# what the heck?



## NaptownWood (Apr 9, 2013)

I put a couple of bowls up here in the last month, and a ring or two, and got one comment. I guess its dog eat dog and I got eaten!

I dont want praise or kudos or ego stroking, maybe just a few more comments about how I can get rid of my tool marks!

BTW, I have tried it all, and I am on green just cut wood, microwaving it as I go, and dealing with constantly moving stock.

Well, I guess I should put up my cutting board then. 59 comments.
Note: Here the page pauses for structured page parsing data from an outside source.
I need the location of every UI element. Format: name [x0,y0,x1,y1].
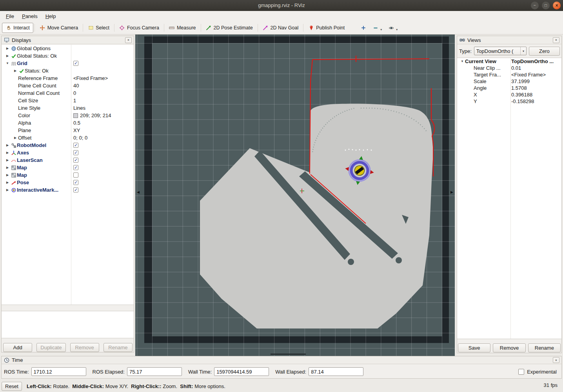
wall-elapsed-input[interactable] [309,367,363,376]
interact-tool[interactable]: Interact [2,23,33,33]
menu-file[interactable]: File [2,12,18,20]
splitter-right-handle[interactable]: ▶ [450,191,453,194]
display-row[interactable]: Alpha0.5 [2,119,134,127]
toolbar-separator [258,24,258,32]
view-type-combobox[interactable]: TopDownOrtho ( ▾ [474,47,527,55]
checkbox-checked[interactable]: ✓ [73,165,78,170]
checkbox-checked[interactable]: ✓ [73,150,78,155]
display-row[interactable]: ▶Status: Ok [2,67,134,74]
display-row[interactable]: Line StyleLines [2,104,134,112]
displays-add-button[interactable]: Add [3,343,32,352]
checkbox-checked[interactable]: ✓ [73,158,78,163]
focus-camera-tool[interactable]: Focus Camera [116,23,163,33]
display-row[interactable]: Color209; 209; 214 [2,112,134,119]
checkbox-checked[interactable]: ✓ [73,61,78,66]
views-save-button[interactable]: Save [458,343,490,352]
checkbox-checked[interactable]: ✓ [73,187,78,192]
3d-viewport[interactable]: ◀ ▶ [135,34,455,356]
display-row[interactable]: ▶Global Options [2,45,134,52]
combo-arrow-icon[interactable]: ▾ [520,47,526,55]
zero-button[interactable]: Zero [529,47,560,56]
experimental-checkbox[interactable] [518,369,524,375]
reset-button[interactable]: Reset [2,382,22,391]
display-row[interactable]: ▶Map [2,171,134,179]
views-remove-button[interactable]: Remove [493,343,525,352]
ros-elapsed-input[interactable] [127,367,182,376]
maximize-button[interactable]: □ [542,2,550,9]
display-row[interactable]: PlaneXY [2,127,134,134]
expand-arrow-icon[interactable]: ▶ [5,166,10,169]
displays-close-icon[interactable]: × [125,37,132,43]
publish-point-tool[interactable]: Publish Point [305,23,348,33]
pose-estimate-tool[interactable]: 2D Pose Estimate [202,23,256,33]
menu-panels[interactable]: Panels [18,12,42,20]
row-value: ✓ [73,158,78,163]
measure-tool[interactable]: Measure [165,23,200,33]
view-property-row[interactable]: Near Clip ...0.01 [457,65,561,71]
expand-arrow-icon[interactable]: ▶ [5,188,10,192]
expand-arrow-icon[interactable]: ▶ [5,158,10,162]
checkbox-checked[interactable]: ✓ [73,143,78,148]
display-row[interactable]: ▶InteractiveMark...✓ [2,186,134,194]
tool-properties-button-dropdown-icon[interactable]: ▾ [396,28,398,33]
display-row[interactable]: ▶Offset0; 0; 0 [2,134,134,142]
collapse-arrow-icon[interactable]: ▼ [459,60,465,63]
time-fields-row: ROS Time:ROS Elapsed:Wall Time:Wall Elap… [4,366,559,377]
remove-tool-button[interactable]: ▾ [370,23,384,33]
nav-goal-tool[interactable]: 2D Nav Goal [259,23,302,33]
select-tool[interactable]: Select [84,23,113,33]
add-tool-button[interactable] [358,23,368,33]
view-property-row[interactable]: ▼Current ViewTopDownOrtho ... [457,58,561,65]
view-property-row[interactable]: Angle1.5708 [457,85,561,91]
expand-arrow-icon[interactable]: ▶ [13,136,18,140]
expand-arrow-icon[interactable]: ▶ [13,69,18,73]
display-row[interactable]: ▼Grid✓ [2,60,134,67]
displays-panel-header[interactable]: Displays × [2,36,134,44]
display-row[interactable]: Cell Size1 [2,97,134,104]
expand-arrow-icon[interactable]: ▶ [5,173,10,177]
checkbox-checked[interactable]: ✓ [73,180,78,185]
close-button[interactable]: × [553,2,561,9]
display-row[interactable]: ▶Global Status: Ok [2,52,134,60]
display-row[interactable]: Reference Frame<Fixed Frame> [2,74,134,82]
collapse-arrow-icon[interactable]: ▼ [5,62,10,65]
expand-arrow-icon[interactable]: ▶ [5,151,10,154]
expand-arrow-icon[interactable]: ▶ [5,47,10,50]
ros-time-label: ROS Time: [4,369,29,375]
remove-tool-button-dropdown-icon[interactable]: ▾ [380,28,382,33]
tool-properties-button[interactable]: ▾ [386,23,400,33]
splitter-left-handle[interactable]: ◀ [137,191,140,194]
menu-help[interactable]: Help [42,12,60,20]
view-property-row[interactable]: Target Fra...<Fixed Frame> [457,71,561,78]
expand-arrow-icon[interactable]: ▶ [5,181,10,184]
minimize-button[interactable]: − [531,2,539,9]
wall-time-input[interactable] [214,367,269,376]
titlebar[interactable]: gmapping.rviz - RViz − □ × [0,0,563,11]
row-value-text: 0.5 [73,120,80,126]
row-value-text: XY [73,127,80,133]
views-rename-button[interactable]: Rename [528,343,561,352]
display-row[interactable]: ▶Map✓ [2,164,134,171]
ros-time-input[interactable] [31,367,86,376]
view-property-row[interactable]: X0.396188 [457,91,561,98]
expand-arrow-icon[interactable]: ▶ [5,54,10,58]
time-panel-header[interactable]: Time × [2,356,561,364]
display-row[interactable]: ▶Axes✓ [2,149,134,156]
display-row[interactable]: ▶Pose✓ [2,179,134,186]
display-row[interactable]: ▶LaserScan✓ [2,156,134,164]
display-row[interactable]: ▶RobotModel✓ [2,142,134,149]
time-close-icon[interactable]: × [553,357,559,363]
view-property-row[interactable]: Y-0.158298 [457,98,561,105]
move-camera-tool[interactable]: Move Camera [36,23,82,33]
display-row[interactable]: Normal Cell Count0 [2,89,134,97]
rviz-window: gmapping.rviz - RViz − □ × FilePanelsHel… [0,0,563,392]
views-close-icon[interactable]: × [553,37,559,43]
expand-arrow-icon[interactable]: ▶ [5,143,10,147]
displays-rename-button: Rename [104,343,133,352]
checkbox-unchecked[interactable] [73,172,78,178]
row-value: <Fixed Frame> [511,72,546,78]
display-row[interactable]: Plane Cell Count40 [2,82,134,89]
row-value-text: 1 [73,98,76,103]
view-property-row[interactable]: Scale37.1999 [457,78,561,85]
views-panel-header[interactable]: Views × [457,36,561,44]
I want to get better, ya silent MF'ers.

I am not innocent on providing comments either, but damn.


----------



## TheFridge (May 1, 2014)

Ha. Don't know if this gonna help.


----------



## NaptownWood (Apr 9, 2013)

Was a sinking ship flare anyway. But hey, thanks for the reply!! Hahaha


----------



## bandit571 (Jan 20, 2011)

One way you might try, taught to me by a Shopsmith Salesman a long time ago:

Take a stick of wood at least as hard if not harder than the wood you are turning. Press this into the turning stock.HARD. Creates a nice smooth surface. have to watch out though, it might leave a burn mark.
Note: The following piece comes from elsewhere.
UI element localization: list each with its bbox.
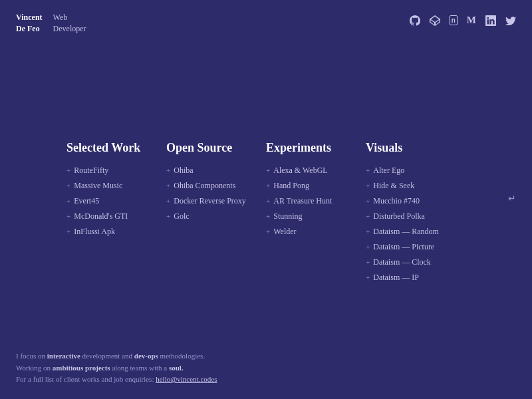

I have been turning RedOak leg spindles. Used a block of walnut as a burnisher. No tool marks..

YMMV


----------



## NaptownWood (Apr 9, 2013)

Thats a good one. Like pushing shavings into it as a burnisher.

However, I am lost as to the green bowls in one night. Its possible. I have seen mysterious internet videos to collaborate my claims.

The wood moves, and will never true up enough to use a scraper., I will finish these bowls in an evening if it kills me.

This new one was only at 24 percent when halved.


----------



## bandit571 (Jan 20, 2011)

Green wood bowls need to be left a bit on the thick side. get close, then let them dry at least over night, if not longer.

Leave them thick, at least twice what you are trying to get down to. Let them sit to dry.

Then remount them and finish them up. You could do a bunch of green wood bowls on one weekend, next weekend finish them all. In-between the two sessions, the bowls will have time to acclimate and settle down. By leaving them a bit thicker, you can then even up a warping going on. Besides, they will scrape better dry.


----------



## NaptownWood (Apr 9, 2013)

Damn. Is there no one who can do it in one night? If I can get it to 20 percent or less, and keep it thick, like 3/4 or 1 ", I vant do it? Microwave be damned?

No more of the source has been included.